Es desconcertante. Estoy duchándome en privado, pero dentro de mí no hay ninguna persona privada. Solamente es el hombre exterior quien se está duchando, interpretando a un personaje público.

No estoy seguro de si todo esto se debe a un simple estado de ánimo o si se trata de una nueva dolencia.

Me seco usando muchas toallas. Me pongo ropa seca.

3

Los había dejado de pie pero me los encontré sentados.

Ninguno de los dos me había parecido nunca enorme, pero ahora sí me lo parecieron: igual de enormes, inmóviles y cargados del significado opresivo de las dos figuras de mármol de Miguel Ángel que había sobre la tumba de Giuliano de Médici.
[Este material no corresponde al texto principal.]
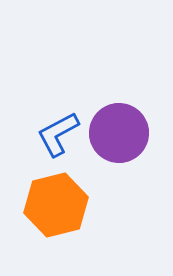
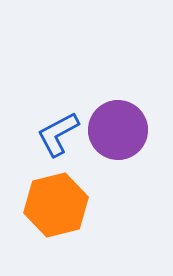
purple circle: moved 1 px left, 3 px up
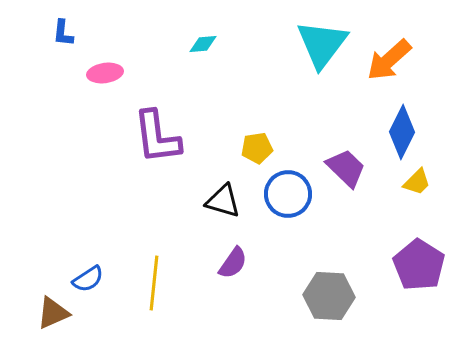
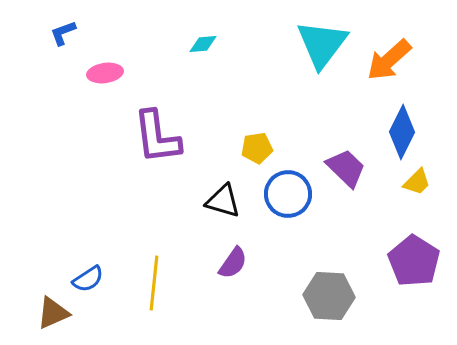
blue L-shape: rotated 64 degrees clockwise
purple pentagon: moved 5 px left, 4 px up
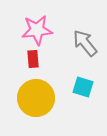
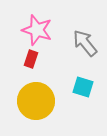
pink star: rotated 24 degrees clockwise
red rectangle: moved 2 px left; rotated 24 degrees clockwise
yellow circle: moved 3 px down
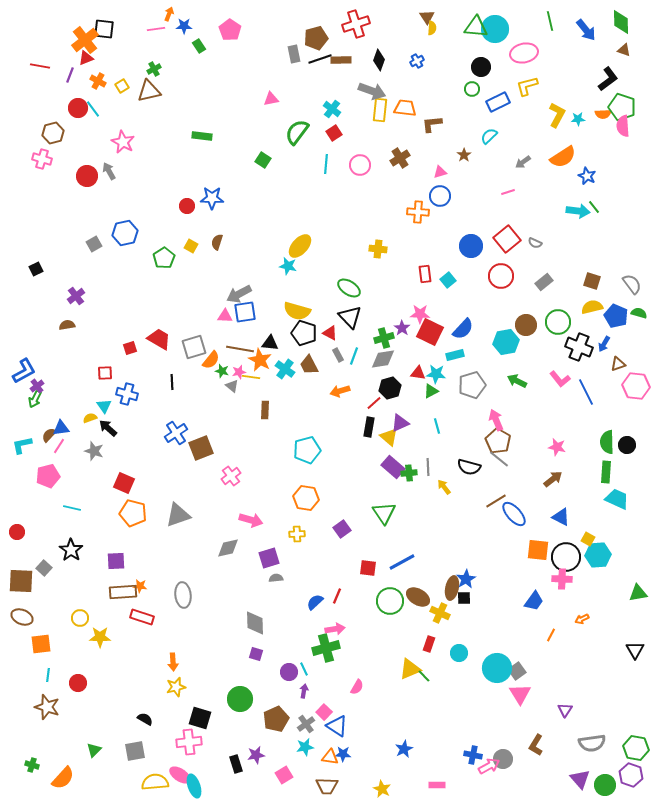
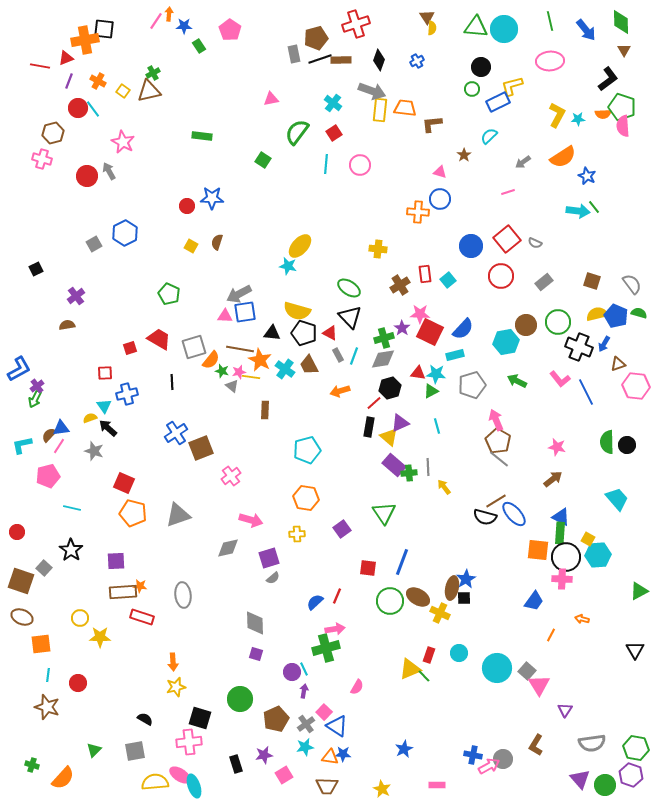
orange arrow at (169, 14): rotated 16 degrees counterclockwise
pink line at (156, 29): moved 8 px up; rotated 48 degrees counterclockwise
cyan circle at (495, 29): moved 9 px right
orange cross at (85, 40): rotated 28 degrees clockwise
brown triangle at (624, 50): rotated 40 degrees clockwise
pink ellipse at (524, 53): moved 26 px right, 8 px down; rotated 8 degrees clockwise
red triangle at (86, 58): moved 20 px left
green cross at (154, 69): moved 1 px left, 4 px down
purple line at (70, 75): moved 1 px left, 6 px down
yellow square at (122, 86): moved 1 px right, 5 px down; rotated 24 degrees counterclockwise
yellow L-shape at (527, 86): moved 15 px left
cyan cross at (332, 109): moved 1 px right, 6 px up
brown cross at (400, 158): moved 127 px down
pink triangle at (440, 172): rotated 32 degrees clockwise
blue circle at (440, 196): moved 3 px down
blue hexagon at (125, 233): rotated 15 degrees counterclockwise
green pentagon at (164, 258): moved 5 px right, 36 px down; rotated 15 degrees counterclockwise
yellow semicircle at (592, 307): moved 5 px right, 7 px down
black triangle at (270, 343): moved 2 px right, 10 px up
blue L-shape at (24, 371): moved 5 px left, 2 px up
blue cross at (127, 394): rotated 30 degrees counterclockwise
purple rectangle at (393, 467): moved 1 px right, 2 px up
black semicircle at (469, 467): moved 16 px right, 50 px down
green rectangle at (606, 472): moved 46 px left, 61 px down
cyan trapezoid at (617, 499): rotated 25 degrees clockwise
blue line at (402, 562): rotated 40 degrees counterclockwise
gray semicircle at (276, 578): moved 3 px left; rotated 144 degrees clockwise
brown square at (21, 581): rotated 16 degrees clockwise
green triangle at (638, 593): moved 1 px right, 2 px up; rotated 18 degrees counterclockwise
orange arrow at (582, 619): rotated 40 degrees clockwise
red rectangle at (429, 644): moved 11 px down
gray square at (517, 671): moved 10 px right; rotated 12 degrees counterclockwise
purple circle at (289, 672): moved 3 px right
pink triangle at (520, 694): moved 19 px right, 9 px up
purple star at (256, 755): moved 8 px right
No más significado, por favor, me entraron ganas de gritar. ¡Basta! Que ya no soy ningún jovencito.

Estaban sentados en el mismo sofá alargado, con Leila en una punta y Billy en la otra. Y justo delante del sofá había una butaca.

La butaca estaba delante de ellos y parecía exactamente equidistante tanto de Billy como de Leila.

Aquella butaca estaba allí para mí.

Yo tenía que sentarme en ella (había hasta un cenicero limpio en la mesilla de delante) y servir de recipiente a lo que fuera que los oprimía.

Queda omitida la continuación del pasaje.